Though it is true that when I wake in the mornings I wonder what the day will bring, I do not mull over it throughout the day. In fact if I think about how I am doing at all it is at the end of the day before I go to sleep and I have gotten surprisingly good and shutting that off! I do have momments ocassionally where I feel panicy. Happened a few nights ago. I began to panic and didnt know why. I carried something out to my car. Stood on the stairs for a few seconds, breathed deep, said shut up! Your ok! And went on, not to think of it again! I was fine the rest of the night and didnt think twice about the moment. 
I really have learned alot from you and waht I have read here! I have actively implimented it into my life and am an entirely different person( me again) most of the time.
My observation of how my moods change and so on is something that I have gradually noticed of the past 8mo. Not something I have closely monitored. No. It is something that this past month as I went through this cycle it occured to me that this cycle has taking place before. Which brought up the question why. Why do I cycle. Not to seek comfort and reasurrance. Rather because I am through being trapped by this! I want to move on! So, I thought if this (the cycling) could possibly be menstral related then I will talk to my ob. If it is something else then ok I will deal with that. If it is entrirely cuz I am worried it will come back then good... I will tackle that.
My purpose here was entirely to see why I feel as though I may be cycling through emotions so I can move on from what is doing it. Now that it has occured to me I figured there must be a reason behind it. possibly I am wrong. 
As I said, I was not seeking reassureance just an answer, if any, to what I have notice just recently. As they say knowing is half the battle.


----------



## Dreamer (Aug 9, 2004)

Janine said:


> Over the years, I've noticed a remarkable distinction - *people who can really GRASP that they must stop the self-observation get well much much faster. And people who continue to seek and get reassurances on each individual "condition of the moment" have a very hard time climbing out.* They are getting something from the reassurances that is VERY hard to let go of - but to get well, we must let go of it. So everytime I (or someone else) reassures the insatiable thirst for reassurance, we are feeding something that is keeping the person stuck.


I have to disagree with this. My sense is it is because I am older (46) and have chronic DP/DR for 30+ years.

I would say I always avoided self-observation and introspection -- I was afraid, deeply afraid of this early on -- but perhaps being a doctor's daughter, my approach to this was it was always a medical condition.

I got that impression from my mother/psychiatrist.

I never wanted to "go there", to "test the limits" of the DP. And recently, I'm not "checking" for its presense sp? or really obsessing over it. It has become integrated as part of my life. I have to say, OK, I have this crap, I have to do the best I can with it. To be honest, I've given up on thinking this will go away, which does not please me.

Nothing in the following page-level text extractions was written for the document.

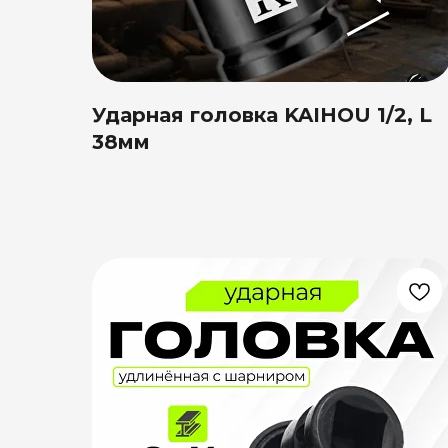
Ударная головка KAIHOU 1/2, L
38мм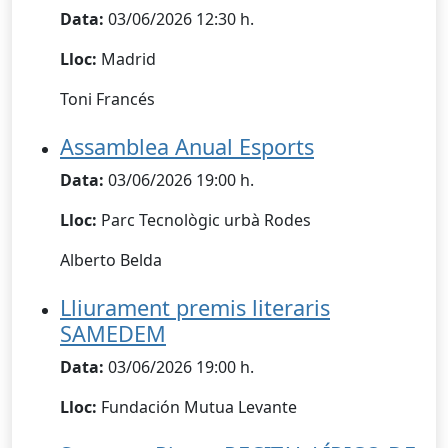
Data:
03/06/2026 12:30 h.
Lloc:
Madrid
Toni Francés
Assamblea Anual Esports
Data:
03/06/2026 19:00 h.
Lloc:
Parc Tecnològic urbà Rodes
Alberto Belda
Lliurament premis literaris
SAMEDEM
Data:
03/06/2026 19:00 h.
Lloc:
Fundación Mutua Levante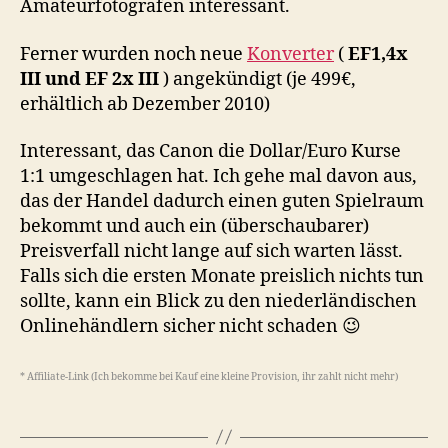
Amateurfotografen interessant.
Ferner wurden noch neue
Konverter
(
EF1,4x
III und EF 2x III
) angekündigt (je 499€,
erhältlich ab Dezember 2010)
Interessant, das Canon die Dollar/Euro Kurse
1:1 umgeschlagen hat. Ich gehe mal davon aus,
das der Handel dadurch einen guten Spielraum
bekommt und auch ein (überschaubarer)
Preisverfall nicht lange auf sich warten lässt.
Falls sich die ersten Monate preislich nichts tun
sollte, kann ein Blick zu den niederländischen
Onlinehändlern sicher nicht schaden 😉
* Affiliate-Link (Ich bekomme bei Kauf eine kleine Provision, ihr zahlt nicht mehr)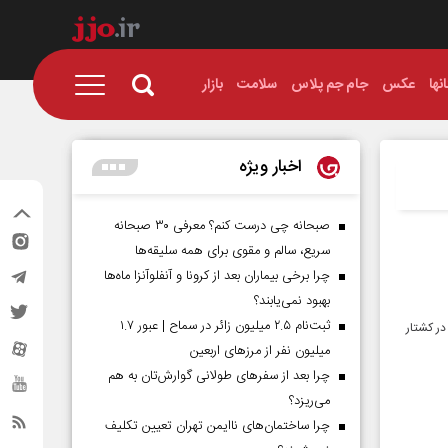
نها
عکس
جام جم پلاس
سلامت
بازار
اخبار ویژه
صبحانه چی درست کنم؟ معرفی ۳۰ صبحانه
سریع، سالم و مقوی برای همه سلیقه‌ها
چرا برخی بیماران بعد از کرونا و آنفلوآنزا ماه‌ها
بهبود نمی‌یابند؟
ثبت‌نام ۲.۵ میلیون زائر در سماح | عبور ۱.۷
در کشتار
میلیون نفر از مرز‌های اربعین
چرا بعد از سفرهای طولانی گوارش‌تان به هم
می‌ریزد؟
چرا ساختمان‌های ناایمن تهران تعیین تکلیف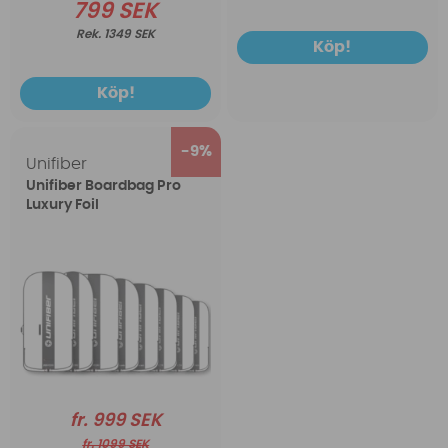
799 SEK
1349 SEK
Köp!
Köp!
9
Unifiber
Unifiber Boardbag Pro
Luxury Foil
fr. 999 SEK
fr. 1099 SEK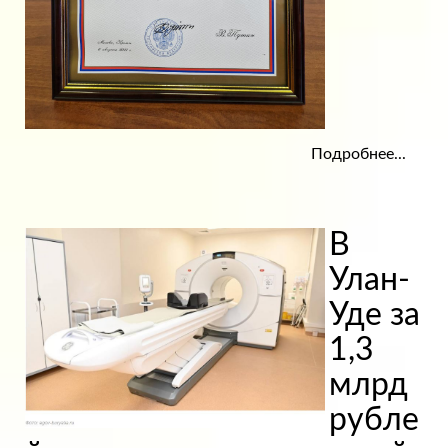
Подробнее...
В
Улан-
Уде за
1,3
млрд
рубле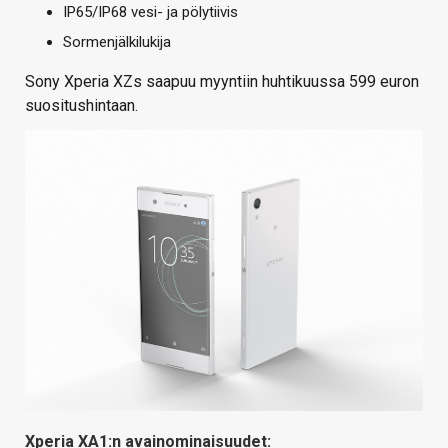
IP65/IP68 vesi- ja pölytiivis
Sormenjälkilukija
Sony Xperia XZs saapuu myyntiin huhtikuussa 599 euron
suositushintaan.
Xperia XA1:n avainominaisuudet:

"Letting go of control" yes, especially in the past year has taken away more fear. But always saying to myself, when this gets TERRIBLE (and it hasn't in about 9 months? knock wood), "This is an illness. This feeling will pass" has helped immensely.

I understand in the throes of this it is impossible to "make this go away" and I have never seen reality in so many years -- though I have NEVER forgotten it.

Oh, Lord I'm rambling and can't get to the point.

I will say the most "obsessing" I ever did was over my health in general as a world class hypochondriac as a child through say age 30. That gradually subsided, as did the dizziness/off balance stuff.

My greatest fear is my inability to handle this in stressful situations. I do have anticipatory anxiety which can exacerbate this. But I'm not "looking for the DP."

So, the point. I feel, unless I'm fooling myself :shock: (God help me) that I have "GRASP[ed] that _ must stop the self-observation" and I have not gotten better as a result. The DP/DR is still ever present.

I will say my attitude has contributed to less fear of this monster jumping at me out of nowhere, but I know the triggers, and work on calming myself in re: said triggers, and calming myself during bad episodes.

*Bottom line, I see so many young people on the Board who haven't gotten to this stage... age wise, perhaps? The craving for reassurance is because the experience is so new and terrifying. In looking at the age poll for members of this Board, I'm in a minority in terms of age. So many here are teens and twenties, and many have rec drug onset.

Also, the drug induced DP/DR seems to be more likely to clear up, vs. the non-drug induced. It also may remind folks of odd experiences on drugs which I have never experienced. I may be wrong about this as well, but those who have reported about this in a poll here or a thread, forgot seem to have recovered from drug induced much more quickly.

Those who receive reassurance that this will pass, who receive coping skills, and who experience periodic remissions (episodic vs. chronic DP) seems most likely to to have a positive outcome -- though I can't make a general statement about that -- this NODID survey will be fascinating in getting some answers.

I believe it also depends on what the DP/DR was triggered by, and also the support system that was offered. I believe I am deeply conditioned to be this way (DP/DR) at the "bearable" level I have all the time. I believe HAD I received love/reassurance/coping skills very early on this would not have gotten so bad, wouldn't have become chronic.

My case is particularly odd in that my mother, a doctor, psychiatrist convinced me this was hopeless, very early on. I'd say that contributed greatly to the chronicity of MY case. Not constant obsessing.*

ACH, I hope this makes sense!
*We are all unique!* 8)

Best,
D
Edited TWICE. :?_


----------



## agentcooper (Mar 10, 2005)

hmmmm...for once i sort of don't agree with janine. i think that if some of our dp/dr is caused by hormones (and i don't know how anyone could disagree that it's possible), then it would help to some degree to monitor when you are feeling it. that could help your ob figure out when to test your hormones and which hormones you need. my dp is almost all caused by hormones and i have sucessfully lowered my dp/dr with hormone replacements.


----------



## g-funk (Aug 20, 2004)

For me, the glaringly obvious points in recovery from this are 
1 - How you deal with the symptoms
2- Why you get the symptoms

If you look at all the people on here who have episodic dp, as Dreamer said, they are better equipped in dealing with it. It is a process of reinforcement, those who have chronic or life long episodic dp will be more resistant to focusing outwards and more vulnerable to the symptom state. But, I don't believe the symptoms are any different, and the way out is still the same, but because we all have different beliefs about our illnesses and different relationships to our symptoms, we all have unique difficulties in dealing with them, and more inbuilt resistance to changing our ways. In theory it's the same, but in practice, it is very different, because you can't use a broken mind to fix a broken mind.

Rambling again


----------



## Guest (Sep 21, 2005)

There is probably some good advice above re: biological causes.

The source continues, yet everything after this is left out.